Over 400 people are now in hospital with flu across Birmingham and Solihull.
The worrying rise is following a national trend; however this is putting a huge amount of pressure on hospital capacity, with several wards at University Hospitals Birmingham’s (UHB) hospitals filled with patients experiencing severe flu complications.
Prof. Dhruv Parekh, Associate Professor in Acute and Critical Care and Consultant in Critical Care and Respiratory Medicine at UHB said:
“We’re seeing a worrying number of patients being admitted to our hospitals and our critical care units with respiratory failure, as a result of flu infection.
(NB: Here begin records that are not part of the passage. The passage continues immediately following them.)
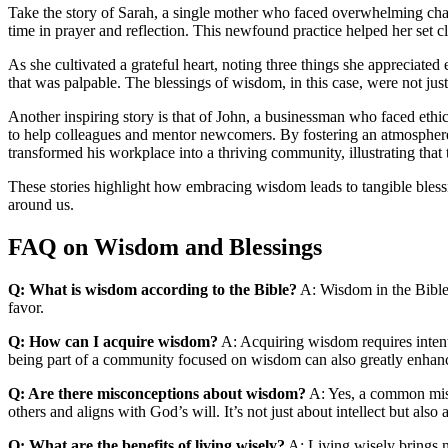
Take the story of Sarah, a single mother who faced overwhelming chal
time in prayer and reflection. This newfound practice helped her set c
As she cultivated a grateful heart, noting three things she appreciate
that was palpable. The blessings of wisdom, in this case, were not just
Another inspiring story is that of John, a businessman who faced ethi
to help colleagues and mentor newcomers. By fostering an atmosphere 
transformed his workplace into a thriving community, illustrating th
These stories highlight how embracing wisdom leads to tangible blessi
around us.
FAQ on Wisdom and Blessings
Q: What is wisdom according to the Bible?
A: Wisdom in the Bible is
favor.
Q: How can I acquire wisdom?
A: Acquiring wisdom requires intent
being part of a community focused on wisdom can also greatly enhan
Q: Are there misconceptions about wisdom?
A: Yes, a common misc
others and aligns with God’s will. It’s not just about intellect but als
Q: What are the benefits of living wisely?
A: Living wisely brings n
This is the same trend being seen around the country, however we now have 410 inpatients with flu.
“We haven’t seen these numbers of serious flu infections since before the COVID-19 pandemic, and never at this level, so it is very concerning for so many patients to be admitted with flu.
“We do have young patients, pregnant patients, as well as people who would not typically fall into a vulnerable category, experiencing serious complications such as pneumonia and organ failure; these patients are now receiving critical treatment, including being sedated and ventilated.
“Unlike COVID-19, there are no specific drug treatments for flu, other than oxygen and supportive care when in hospital. Therefore prevention by having a flu vaccination is the best thing the public can do; it can largely prevent the most serious cases ever reaching a hospital, let alone a critical care unit. It is the most vulnerable who are at the highest risk, just as with COVID-19, so please consider having a flu vaccination to protect yourselves, and others, who may not fare as well as you.”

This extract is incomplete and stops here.